Un proverbe dit: «Si tu étais capable d'écrire parfaitement le mot armoire, tu recevrais le meuble sur la tête.»
Les Chinois ont eu le même sentiment. Au deuxième siècle après J.-C, le plus grand peintre de son temps, Wu Daozi, fut convoqué par l'Empereur qui lui demanda de dessiner un dragon parfait. L'artiste le peignit en entier sauf les yeux. «Pourquoi as-tu oublié les yeux?» interrogea l'Empereur. «Parce que si je dessinais les yeux, il s'envolerait», répondit Wu Daozi. L'Empereur insista, le peintre traça les yeux et la légende prétend que le dragon s'envola.
Edmond Wells, Encyclopédie du Savoir Relatif et Absolu , tome III.
51. EMISSAIRES DES NUAGES
103e et ses compagnes s'exténuent depuis plusieurs minutes à se battre contre les criquets. La poche abdominale à acide de 103e est presque vide. La vieille fourmi n'a pas d'autre choix que de frapper à la mandibule, et c'est encore plus fatigant.
Les criquets n'offrent pas de réelle résistance. Ils ne se battent même pas. C'est leur multitude qui constitue une menace car, sans arrêt, ils pleuvent des cieux en une sinistre grêle de pattes et de mandibules affamées.
Aucun répit à cette pluie terne.. Sur plusieurs couches, peut-être six ou sept épaisseurs de criquets migrateurs, le sol est maintenant recouvert d'insectes à perte de vue. 103e lance ses mandibules dans la masse et tranche, tranche, tranche les corps comme une faucheuse. Elle n'a pas franchi victorieusement tant d'obstacles pour céder face à une espèce dont la seule intelligence consiste à produire des enfants en masse.
Chez les Doigts, se souvient-elle, quand il y a surpopulation humaine, les femelles avalent des hormones, appelées pilules, pour être moins fertiles. C'est cela qu'il faudrait faire: gaver de pilules ces criquets envahissants. Quel mérite de fabriquer vingt enfants là où l'on n'en a besoin que d'un ou deux? Où réside l'intérêt de pondre une population massive alors qu'on sait pertinemment qu'on ne pourra ni la soigner ni l'éduquer, et qu'elle ne pourra croître qu'en parasitant toutes les autres espèces?

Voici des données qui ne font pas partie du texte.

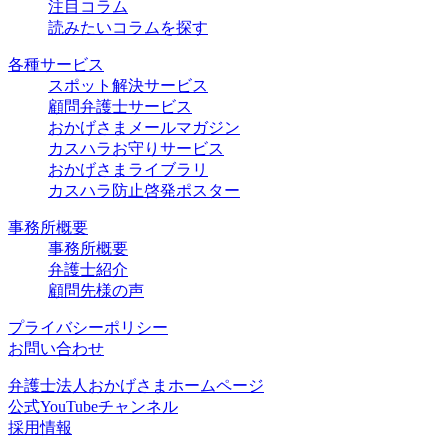
注目コラム
読みたいコラムを探す
各種サービス
スポット解決サービス
顧問弁護士サービス
おかげさまメールマガジン
カスハラお守りサービス
おかげさまライブラリ
カスハラ防止啓発ポスター
事務所概要
事務所概要
弁護士紹介
顧問先様の声
プライバシーポリシー
お問い合わせ
弁護士法人おかげさまホームページ
公式YouTubeチャンネル
採用情報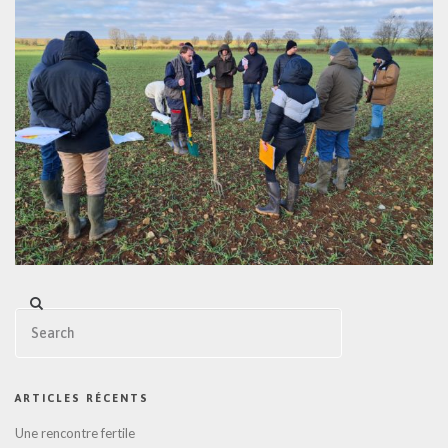
ARTICLES RÉCENTS
Une rencontre fertile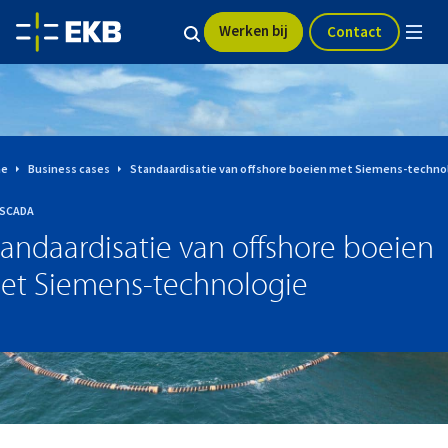
Werken bij
Contact
e
Business cases
Standaardisatie van offshore boeien met Siemens-techno
-SCADA
tandaardisatie van offshore boeien
et Siemens-technologie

103e refuse de se soumettre à la dictature de ces pondeuses frénétiques. Les tronçons de criquets volent autour d'elle. À force de tuer, ses mandibules sont prises de crampes.
Un rayon de soleil perce soudain le sombre nuage et illumine un myrtillier. C'est un signe. 103e s'empresse d'y grimper avec ses acolytes. Pour se redonner vigueur et vaillance, elles se gavent de baies qui éclatent, ballons bleu marine, sous la pointe en canif de leurs mandibules.
Fuir est la solution.
103e tente de retrouver son calme. Elle lève ses antennes vers le ciel. Le sol n'est qu'une écume d'élytres mais, là-haut, la pluie de criquets s'est arrêtée et le soleil est réapparu. Pour reprendre courage, elle fredonne l'antique chanson belokanienne:
Soleil, pénètre nos carcasses creuses
Remue nos muscles endoloris
Et unis nos pensées divisées.
Les treize fourmis sont suspendues à l'extrémité des branches les plus élevées du myr illier et le flot de criquets les rejoint. Elles sont comme sur une aiguille au milieu d'une mer de dos gesticulants.
Septième étage. Sans ascenseur, c'est fatigant. Elles reprirent leur souffle sur le palier. Cela faisait du bien d'arriver. Là-haut, elles se sentaient à l'abri des périls rampants de la rue.
C'était l'avant-dernier étage, mais les remugles des ordures délaissées par les éboueurs grévistes y parvenaient quand même. La jeune fille blonde aux cheveux mi-longs chercha ses clefs au fond de la grande poche qui lui servait de sac et, après avoir longtemps fouillé dans une masse de petits objets hétéroclites, en sortit victorieusement un gros trousseau.
Elle ouvrit les quatre serrures de sa porte puis donna un bon coup d'épaule «parce que le bois avait gonflé à cause de l'humidité et que la porte bloquait».
Chez Francine, il n'y avait que des ordinateurs et des cendriers. Ce qu'elle nommait pompeusement son «appartement» n'était en fait qu'un minuscule studio. Une inondation ancienne chez les voisins du dessus avait orné le plafond d'une auréole suintante. C'est une règle dans les immeubles: les voisins du dessus laissent toujours déborder leur baignoire. Ceux du dessous bloquent le vide-ordures avec des sacs-poubelle trop volumineux.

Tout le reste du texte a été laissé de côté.